Great day today.
I had the boys and they were pretty good. We made homemade pizza 🍕, and completed a few home work assignments. They opted to watching a cartoon/movie on Netflix. So that was our day.
I ended up not having a spend day. After the boys left, I finished up putting away a few of the Christmas items, straighten up the closet in the spare room, and moved the elliptical in my bedroom. I figured having the elliptical in my bedroom I’d be more likely to use it while watching tv 📺. I cleaned my bathroom, totally forgot to take care of the guest bathroom 🚽, so that’s on my to list this weekend.
I transferred $1 to my cash envelopes ✉️, for not spending any money 💰 today.
Tomorrow it’s back to work. I can say this week that I’ve been off has been AMAZING. I’m fully rested and ready to make 2020 one of the best years ever.
Viewing the 'Dining Out' Category
Great day today.
January 1st and it was a no spend day for me.
I also marked some things off my list, like weighing in, journaling, walking, drinking more water, reading a little, and dumping four chairs, decluttering.
Because it was a no spend day, I added $1 to my January challenge of no dining out. I also added $1 for this week’s 52 week challenge. All the money saved this month will be added to the snowball.

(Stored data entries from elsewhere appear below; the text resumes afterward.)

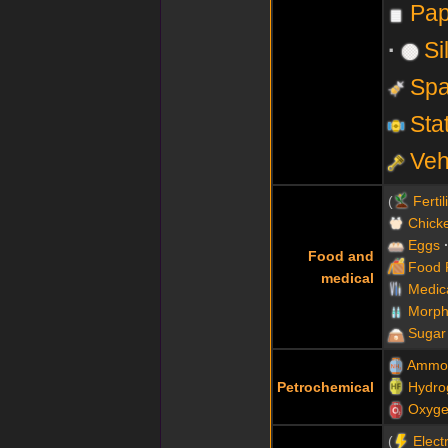
Pap
Si
Spa
Sta
Veh
Fertil
Chick
Eggs
Food and
Food 
medical
Medic
Morph
Sugar
Ammo
Petrochemical
Hydro
Oxyg
Electr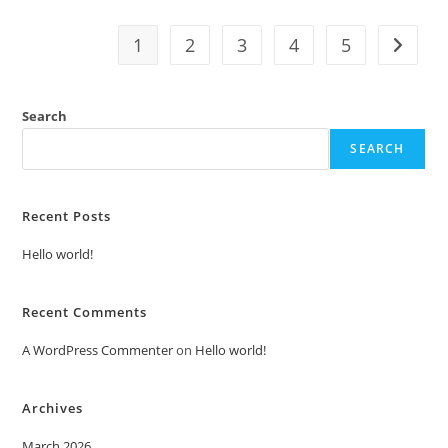
1
2
3
4
5
Search
SEARCH
Recent Posts
Hello world!
Recent Comments
A WordPress Commenter
on
Hello world!
Archives
March 2026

I had a scratch off and won $2, this will be added for next week’s 52 week challenge.
Tomorrow I have my great nephews, I have a few board games that we can play, we will make pizza at home for lunch. I refuse to spend any money. I did get them zoo passes for Christmas, that might be something we can do, we will see. However; I wish it was a little warmer, I’d take them to the pool.
I’m in south Florida and we don’t have much of a winter, but I can feel the temperature dropping a little. I decided that I will not turn the heat on, unless it drops below 60. I can’t stand the cold. The blankets that I have and PJs should keep me warm. My electric bill is slated to be less than $60 this month, and I’d like to keep it like that.
That’s it for now, hope everyone enjoyed their holiday.
Guess what? I may have an opportunity to pick up another consulting gig. It’s a smaller company, and I will be their virtual HR practitioner. Because it’s a smaller company, and I won’t have to go in, I’d charge $200 a month. I pray I get it. That would mean an extra $1,000 a month total.
Other news, I’ve told my sister to stop calling me about things that are on sale, well she called today about QVC’s special value, a Roomba 🙄🤦🏽♀️. I just told her okay and hung up.
I’m so glad that I’m in a better place with my finances.
Today I did dine out, $8.51, I just felt like Mexican food and I was tired of eating the left overs from Sunday. I’ll freeze the rest of the leftovers tonight
I came home and crashed. The consulting gig wore me out this week. I’ve got to figure out how to manage this or I’ll get discouraged. I sent my invoice off today, they have ten days to pay.
I’ve been using Google’s drive to track the hours worked with them, my mileage and tasks I’ve completed. I also created a shareable folder for the Company in that I will download items.
I decided the first few checks with them I’m going to save. I prayed about this and something keeps telling me to save the money.
When the legal stuff started, I had to literally deplete my savings, and though I’m not back to where I was initially, I’ve managed to bump it up, quite a bit. I’ve decided that extra cash, will go to putting the savings back to the $6,000 (three months of expenses) plus an extra two in case anything legal pops up, so $8k is the cut off. Once I’m there, I can start tackling the CC. I’m still paying extra but for those of you who follow me, my peace of mind means everything, slow and steady wins the race.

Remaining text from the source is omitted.